Pop-tarts and Gutisk

One of the most attractive things about Wikipedia is its magmatic nature. Here is Nicholson Baker discussing the vicissitudes of just one of its pages:

The Pop-Tarts page is often aflutter. Pop-Tarts, it says as of today (February 8, 2008), were discontinued in Australia in 2005. Maybe that’s true. Before that it said that Pop-Tarts were discontinued in Korea. Before that Australia. Several days ago it said: “Pop-Tarts is german for Little Iced Pastry O’ Germany.” Other things I learned from earlier versions: More than two trillion Pop-Tarts are sold each year. George Washington invented them. They were developed in the early 1960s in China. Popular flavors are “frosted strawberry, frosted brown sugar cinnamon, and semen.” Pop-Tarts are a “flat Cookie.” No: “Pop-Tarts are a flat Pastry, KEVIN MCCORMICK is a FRIGGIN LOSER notto mention a queer inch.” No: “A Pop-Tart is a flat condom.” Once last fall the whole page was replaced with “NIPPLES AND BROCCOLI!!!!!”

Another reason, among the hundreds there are, why I love Wikipedia is the amazing number of languages it has embraced, including some like Bishnupriya Manipuri   বিষ্ণুপ্রিযা় মণিপুরী  or Gutisk, which I see as a row of empty boxes.

If you go to Wikipedia’s front page http://www.wikipedia.org/, there is a list of languages, which starts with the top ten in terms of number of entries. I was surprised to see Polish there and even more surprised that there were more articles in Polish than in Russian (766,000 vs. 650,000 when I looked). I thought it might be interesting to try and develop a Wikipedia Linguistic Productivity Index and see how many native speakers it took to write one Wikipedia article.

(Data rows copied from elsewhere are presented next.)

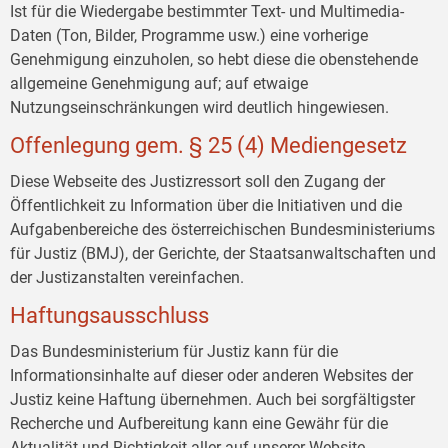
Ist für die Wiedergabe bestimmter Text- und Multimedia-
Daten (Ton, Bilder, Programme usw.) eine vorherige
Genehmigung einzuholen, so hebt diese die obenstehende
allgemeine Genehmigung auf; auf etwaige
Nutzungseinschränkungen wird deutlich hingewiesen.
Offenlegung gem. § 25 (4) Mediengesetz
Diese Webseite des Justizressort soll den Zugang der
Öffentlichkeit zu Information über die Initiativen und die
Aufgabenbereiche des österreichischen Bundesministeriums
für Justiz (BMJ), der Gerichte, der Staatsanwaltschaften und
der Justizanstalten vereinfachen.
Haftungsausschluss
Das Bundesministerium für Justiz kann für die
Informationsinhalte auf dieser oder anderen Websites der
Justiz keine Haftung übernehmen. Auch bei sorgfältigster
Recherche und Aufbereitung kann eine Gewähr für die
Aktualität und Richtigkeit aller auf unserer Website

Having analysed the figures from some of the languages at the top of the table, I can tell you that while it takes only 32 native Dutch speakers and 52 Polish speakers to put together a Wikipedia entry, you need 221  people for Russian, 266 for Portuguese and 468 for Spanish ! If you are a native Spanish speaker you should submit an article now, you have a lot of ground to make up.

The list goes down to  Tshivenḓa • isiXhosa • Zeêuws • isiZulu , all with more than 100 entries, but in actual fact, if you click on “other languages”, you get a new page which lists all of the 278 languages used and ends with almost perfect neatness with Afar (6 entries), Kuanyama (5), Hiri Motu (3), Muscogee (2), Kanuri (1) and Herero (0). I was interested in finding out what the article in Kanuri was about but I couldn’t find my way there. But it must have been hotly discussed. The information provided tells us “1 article, 4,388 edits, 123 active users. Even more interesting is what the non-existent article in Herero might have been about (4,314 edits).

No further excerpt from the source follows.